> **Your objective**
Repeat every record below exactly, omitting any pictures.

[Saved data entries]
'''

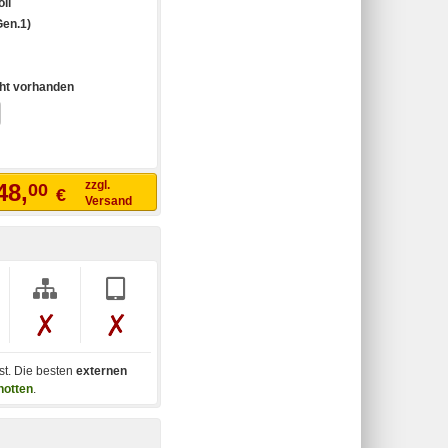
oll
Gen.1)
cht vorhanden
zzgl.
48,
00
€
Versand
st. Die besten
externen
hotten
.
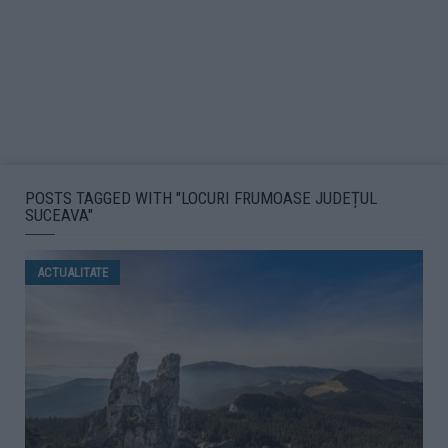
POSTS TAGGED WITH "LOCURI FRUMOASE JUDEȚUL
SUCEAVA"
ACTUALITATE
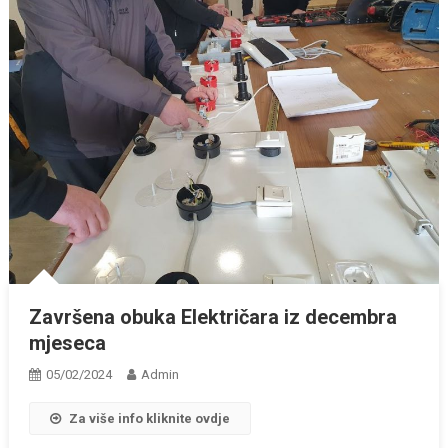
Završena obuka Električara iz decembra
mjeseca
05/02/2024
Admin
Za više info kliknite ovdje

'''

> **Exercise output**
oll
Gen.1)
cht vorhanden
zzgl.
48,
00
€
Versand
st. Die besten
externen
hotten
.
POSTS TAGGED WITH "LOCURI FRUMOASE JUDEȚUL
SUCEAVA"
ACTUALITATE
Završena obuka Električara iz decembra
mjeseca
05/02/2024
Admin
Za više info kliknite ovdje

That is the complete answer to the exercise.